Segment Start: Given records

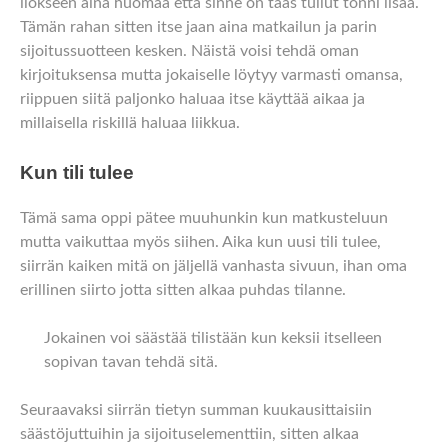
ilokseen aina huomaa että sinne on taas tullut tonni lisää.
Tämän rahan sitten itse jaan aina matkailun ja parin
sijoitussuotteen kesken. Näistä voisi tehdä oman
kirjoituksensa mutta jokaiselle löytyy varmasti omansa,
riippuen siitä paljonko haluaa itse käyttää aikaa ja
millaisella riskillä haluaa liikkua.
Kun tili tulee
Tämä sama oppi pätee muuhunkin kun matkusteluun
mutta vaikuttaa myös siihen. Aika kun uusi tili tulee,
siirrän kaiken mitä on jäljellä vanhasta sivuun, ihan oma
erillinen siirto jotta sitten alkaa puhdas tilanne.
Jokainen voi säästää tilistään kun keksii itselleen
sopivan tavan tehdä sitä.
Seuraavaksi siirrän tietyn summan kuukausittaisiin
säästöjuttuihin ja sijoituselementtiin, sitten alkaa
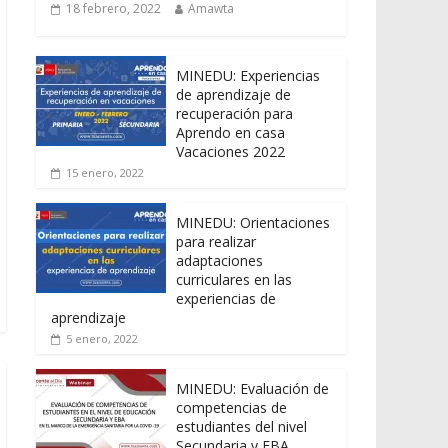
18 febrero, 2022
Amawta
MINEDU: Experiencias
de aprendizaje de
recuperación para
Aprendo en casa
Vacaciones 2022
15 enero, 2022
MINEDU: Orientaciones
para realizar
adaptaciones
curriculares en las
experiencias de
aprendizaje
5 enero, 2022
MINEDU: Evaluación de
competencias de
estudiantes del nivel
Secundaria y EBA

Segment End: Given records
Segment Start: Given records

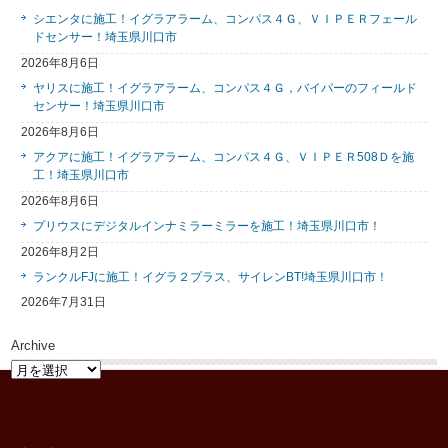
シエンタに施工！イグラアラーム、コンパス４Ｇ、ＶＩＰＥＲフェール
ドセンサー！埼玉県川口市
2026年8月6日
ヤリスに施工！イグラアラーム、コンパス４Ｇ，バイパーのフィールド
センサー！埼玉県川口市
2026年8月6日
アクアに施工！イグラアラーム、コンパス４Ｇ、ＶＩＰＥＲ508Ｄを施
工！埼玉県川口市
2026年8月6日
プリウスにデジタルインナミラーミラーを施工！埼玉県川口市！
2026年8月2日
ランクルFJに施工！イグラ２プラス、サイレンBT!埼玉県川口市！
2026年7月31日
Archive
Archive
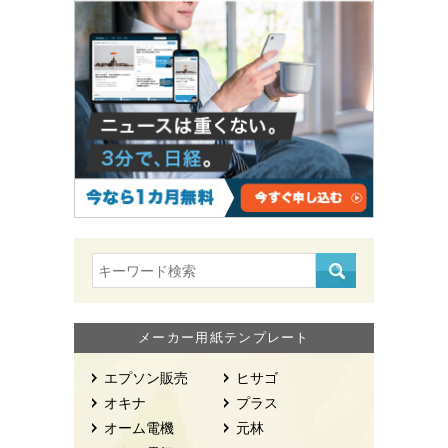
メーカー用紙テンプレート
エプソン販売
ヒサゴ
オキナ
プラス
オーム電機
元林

Segment End: Given records

Exercise aim: Could you write out, exactly as they stand, only the lines above that begin at the line with "ilokseen aina huomaa" and stop after the line with "säästöjuttuihin ja sijoituselementtiin, sitten"?

Written answer:
ilokseen aina huomaa että sinne on taas tullut tonni lisää.
Tämän rahan sitten itse jaan aina matkailun ja parin
sijoitussuotteen kesken. Näistä voisi tehdä oman
kirjoituksensa mutta jokaiselle löytyy varmasti omansa,
riippuen siitä paljonko haluaa itse käyttää aikaa ja
millaisella riskillä haluaa liikkua.
Kun tili tulee
Tämä sama oppi pätee muuhunkin kun matkusteluun
mutta vaikuttaa myös siihen. Aika kun uusi tili tulee,
siirrän kaiken mitä on jäljellä vanhasta sivuun, ihan oma
erillinen siirto jotta sitten alkaa puhdas tilanne.
Jokainen voi säästää tilistään kun keksii itselleen
sopivan tavan tehdä sitä.
Seuraavaksi siirrän tietyn summan kuukausittaisiin
säästöjuttuihin ja sijoituselementtiin, sitten alkaa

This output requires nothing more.